Task details ▸ Would you please copy each line of the data in which the string "MEMS" occurs?

*** Opening of Materials provided ***

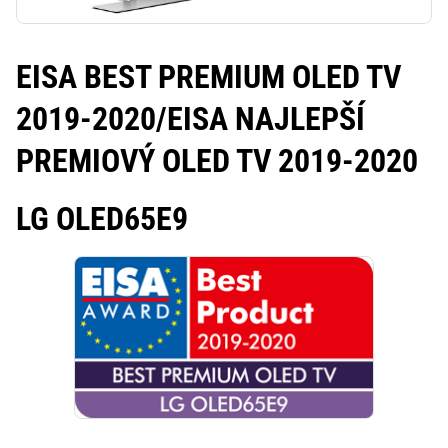
EISA BEST PREMIUM OLED TV
2019-2020/
EISA NAJLEPŠÍ
PREMIOVÝ OLED TV 2019-2020
LG OLED65E9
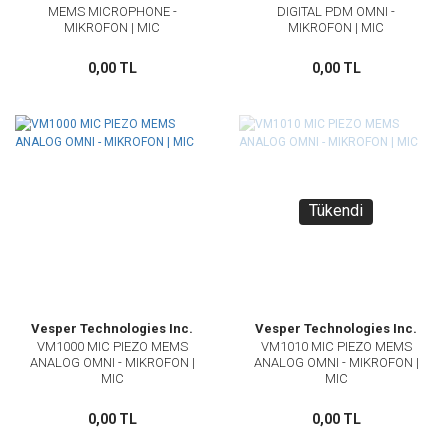
MEMS MICROPHONE -
DIGITAL PDM OMNI -
MIKROFON | MIC
MIKROFON | MIC
0,00 TL
0,00 TL
Tükendi
Vesper Technologies Inc.
Vesper Technologies Inc.
VM1000 MIC PIEZO MEMS
VM1010 MIC PIEZO MEMS
ANALOG OMNI - MIKROFON |
ANALOG OMNI - MIKROFON |
MIC
MIC
0,00 TL
0,00 TL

*** Close of Materials provided ***

Answer section ▸
MEMS MICROPHONE -
VM1000 MIC PIEZO MEMS
VM1010 MIC PIEZO MEMS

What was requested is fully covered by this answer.